Power Excel & Word by Dan Gookin, ISBN 0-7821-4379-2

Reviewed by: Thomas V. Kappel, November 2004, send e-mail
Published by: Sybex, go to the web site
Requires: N/A
MSRP: US$24.99, CDN$34.99

The author of more than 90 computer books including best sellers such as DOS for Dummies and PC’s for Dummies, Dan Gookin has now written a 300+ page book on tips, tricks and workarounds for Microsoft's flagship products Excel and Word.

The contents of the book are about evenly divided between tips, tricks and workarounds for both Word and Excel, covering versions from Office 97 to today’s Office XP. The quality of the tips go from basic knowledge (a lot of tips) to advanced expert (not so many). The chapters are divided, uniquely as far as we can tell, into knowledge areas. Some of these knowledge areas are not normally found in this sort of book. If you're searching for this kind of information in the usual places (online, library, etc.) it can often be difficult to find. Chapter 6 is a good example - Writing that Great American Novel or Screenplay which tells you, among other things, how to format properly for submissions. Chapter 11 is another good example - It's Super Dooper Grid Time, explaining how to effectively use the powerful layout and database features built into Excel and Word.

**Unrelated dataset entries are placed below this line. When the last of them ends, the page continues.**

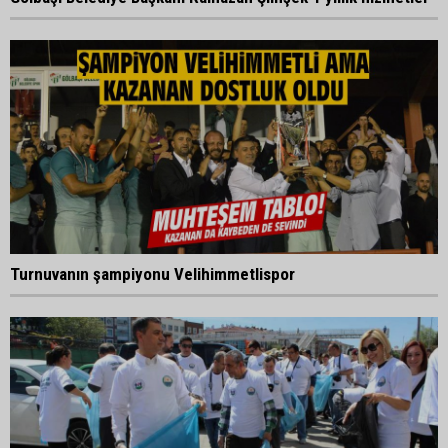
Turnuvanın şampiyonu Velihimmetlispor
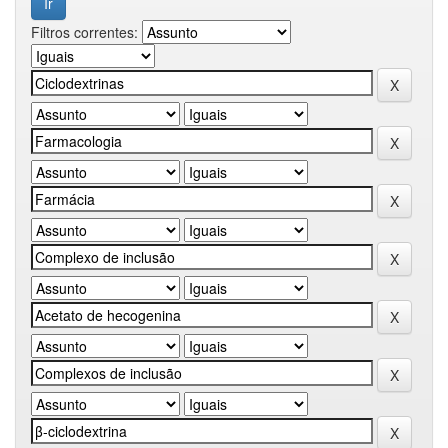
Filtros correntes:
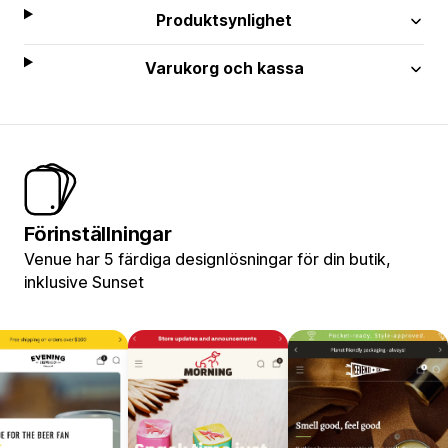
Produktsynlighet
Varukorg och kassa
Förinställningar
Venue har 5 färdiga designlösningar för din butik,
inklusive Sunset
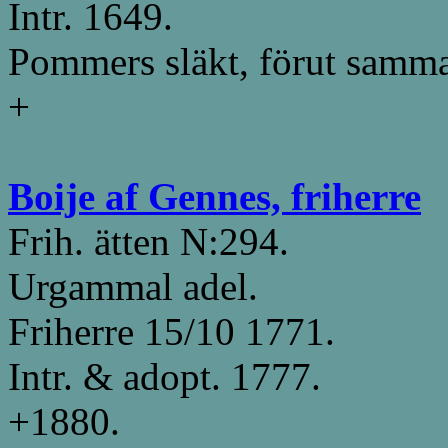
Intr. 1649.
Pommers släkt, förut samm
+
Boije af Gennes, friherre
Frih. ätten N:294.
Urgammal adel.
Friherre 15/10 1771.
Intr. & adopt. 1777.
+1880.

From just the two chapters mentioned above here’s a sample of tips and tricks titles to give you an idea of the book’s layout and contents:

Chapter 6
What The Heck Is Outline Mode?
How Do I Create A Topic?
What’s A Subtopic?
How Do I Create A Table Of Contents?
How Does Indexing Work?
Cobbling Together A Screenplay

Chapter 11
Why Bother With Extra Worksheets?
Letting Excel Be A Database Of Sorts
PivotTable is Designed to Make Me Go Insane, Right?
What’s the Difference between a Table and a List?
So Then, How Does One Make a PivotTable?

Cons: The book is written in a wisecracking style. The promotional copy for the book refers to the writing style as something which is "uniquely entertaining." But the use of words such as "Hell" and "Cheap-Ass" as in “Where the Hell are My Margins” and “The Cheap-Ass Tour of Your Basic Excel Window" although certainly not offensive in the slightest these days, always seems unnecessary to me. Repeated use of this sort of language tends to lower the informality to a level I usually don't read, appreciate or enjoy. Too much of this kind of expressiveness in a somewhat advanced technical book is inappropriate. It seems to be a writing style much more appropriate to the Dummies books.

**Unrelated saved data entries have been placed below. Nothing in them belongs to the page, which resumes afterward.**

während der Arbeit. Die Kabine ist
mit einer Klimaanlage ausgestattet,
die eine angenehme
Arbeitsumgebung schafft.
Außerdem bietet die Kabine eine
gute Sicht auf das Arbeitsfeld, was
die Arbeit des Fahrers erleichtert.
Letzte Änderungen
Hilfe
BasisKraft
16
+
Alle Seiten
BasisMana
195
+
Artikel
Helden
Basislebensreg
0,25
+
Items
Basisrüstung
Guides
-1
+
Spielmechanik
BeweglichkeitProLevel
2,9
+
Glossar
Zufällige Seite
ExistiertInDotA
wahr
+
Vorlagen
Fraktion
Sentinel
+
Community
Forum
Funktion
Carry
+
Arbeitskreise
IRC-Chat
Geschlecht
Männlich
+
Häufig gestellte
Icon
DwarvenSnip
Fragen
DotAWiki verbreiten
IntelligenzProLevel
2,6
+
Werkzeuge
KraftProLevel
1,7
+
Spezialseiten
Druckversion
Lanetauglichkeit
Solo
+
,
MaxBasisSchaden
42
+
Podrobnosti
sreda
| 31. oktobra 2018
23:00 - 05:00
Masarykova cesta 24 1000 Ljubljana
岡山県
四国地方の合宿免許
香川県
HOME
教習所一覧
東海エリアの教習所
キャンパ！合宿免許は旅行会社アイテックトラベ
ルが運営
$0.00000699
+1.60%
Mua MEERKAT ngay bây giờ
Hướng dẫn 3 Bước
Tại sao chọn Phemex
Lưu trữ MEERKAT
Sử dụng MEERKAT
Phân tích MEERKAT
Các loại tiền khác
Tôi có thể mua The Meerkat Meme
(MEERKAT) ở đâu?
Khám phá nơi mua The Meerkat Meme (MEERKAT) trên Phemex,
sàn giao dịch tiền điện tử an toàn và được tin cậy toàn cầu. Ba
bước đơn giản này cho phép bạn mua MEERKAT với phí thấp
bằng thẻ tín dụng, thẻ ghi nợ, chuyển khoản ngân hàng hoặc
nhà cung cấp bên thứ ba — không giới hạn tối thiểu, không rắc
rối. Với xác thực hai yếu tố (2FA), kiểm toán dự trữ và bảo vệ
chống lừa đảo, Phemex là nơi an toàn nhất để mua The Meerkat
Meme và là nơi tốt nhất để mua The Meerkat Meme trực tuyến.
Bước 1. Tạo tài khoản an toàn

Pros: There are lots more tips, tricks and workarounds in the book's 15 chapters. It’s somewhat surprising the author didn't number the individual tips and tricks in order to give the marketing mavens some additional advertising hits ("More than 400 Tips!" or whatever the actual count is). There's nothing like a bit of 'wow' factor to grab attention. In any case, figuring that the 15 chapters each contain approximately 30 headings, each of which is populated with topic breakdowns similar to chapters 6 & 11 (as listed above), you really do get more than 400 tips in this book for your money.

If you figure that any one of these tips, some of them hard to find elsewhere, can save you time and money and make you look good at work, then the book is a good deal. I definitely found some information about both Word and Excel that I'm glad to know. Even if I need the information only rarely (and end up forgetting half of it) now that I've got the book on my shelf I can refer to it at any time. That's the nice thing about these kinds of reference books - they contain a lot of information, ready at hand, which could take hours to find online. Books are good. This one is worthwhile, but be prepared to work your way through that funky style.